# Brickworks!



## Ciddian (Mar 15, 2006)

Sorry.. Just a couple of pics from the other day.

My camera died early but they have been building all these awesome new area's at my new favorite place. Its not quite done so I'll save pics for later.

Kat and I went on a rather over cast day and they put in bubblers at the ponds so the water was murky. Lots of students there as well so a bit hard to see wildlife, how ever some neat stuff was still out.



















A bit early for fall colours, but still lots of colour anyways!



























This hawk wasn't so pleased with us until we started stirring up mice for it. lol! 









We bought an aloe for bob from the market and some free run brown eggs from a farm just in newmarket!

End to a good day. :3


----------



## Cypher (Apr 15, 2006)

Nice pics Cid!
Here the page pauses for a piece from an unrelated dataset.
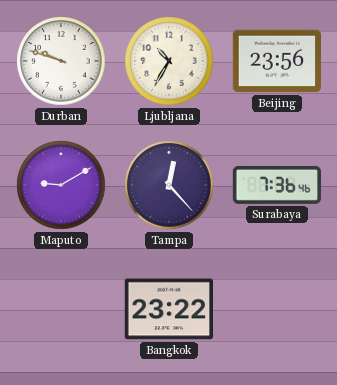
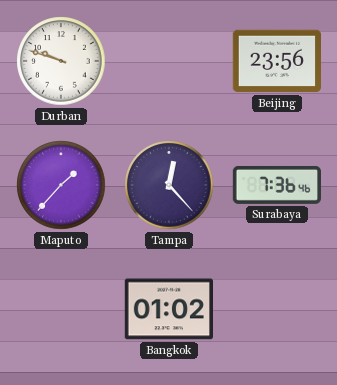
Ljubljana: 10:35 -> none
Maputo: 9:10 -> 1:37
Bangkok: 23:22 -> 01:02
Makes me wanna go visit the area. Any shots of the pond?


----------



## Ciddian (Mar 15, 2006)

Oohh Lemmie find some earlier ones for you. Right now they are using bubblers in the pond so its really really murky.

These were earlier in the year.


----------



## pat3612 (Jan 29, 2008)

Nice photos Cid love the turtle.


----------



## KevD (Mar 2, 2008)

Very nice pics, Cid.
I think the grand opening for the Evergreen Brickworks was last weekend, if I remember correctly. The fact they're going to have a farmers market once a week all year round is very enticing. I'm hoping to get down there with the wife soon before the snow flies.


----------



## Ciddian (Mar 15, 2006)

Yea isnt that awesome.. ! They will have a little cafe, a mount garden which they will be filling with water to make a rink in the winter. I saw they will even have a climbing wall at some point as well. I did see a small one set up for the kids.

In the back brick building I finally got to see some of the machinery in there. Since I work with machines myself making stuff I loved seeing this. Esp since I always wondered what the heck was in there since I was a kid.

The kilns where off limits for a party or something but i'll defiantly be back soon to see. The ladies in the market hope the indoor market will be ready before winter! It was cold that day and they are out all the time O:


----------



## KevD (Mar 2, 2008)

I was pleasantly surprised to see all that's available at the location. They've really done amazing work to transform the area into some sort of sustainable and enjoyable community.


----------



## Rmwbrown (Jan 22, 2009)

The annual slow-food picnic is today if anyone is wondering what to do with their Sunday. Food is great and you have the chance to meet some of the best chefs in the city.

http://ebw.evergreen.ca/picnic/


----------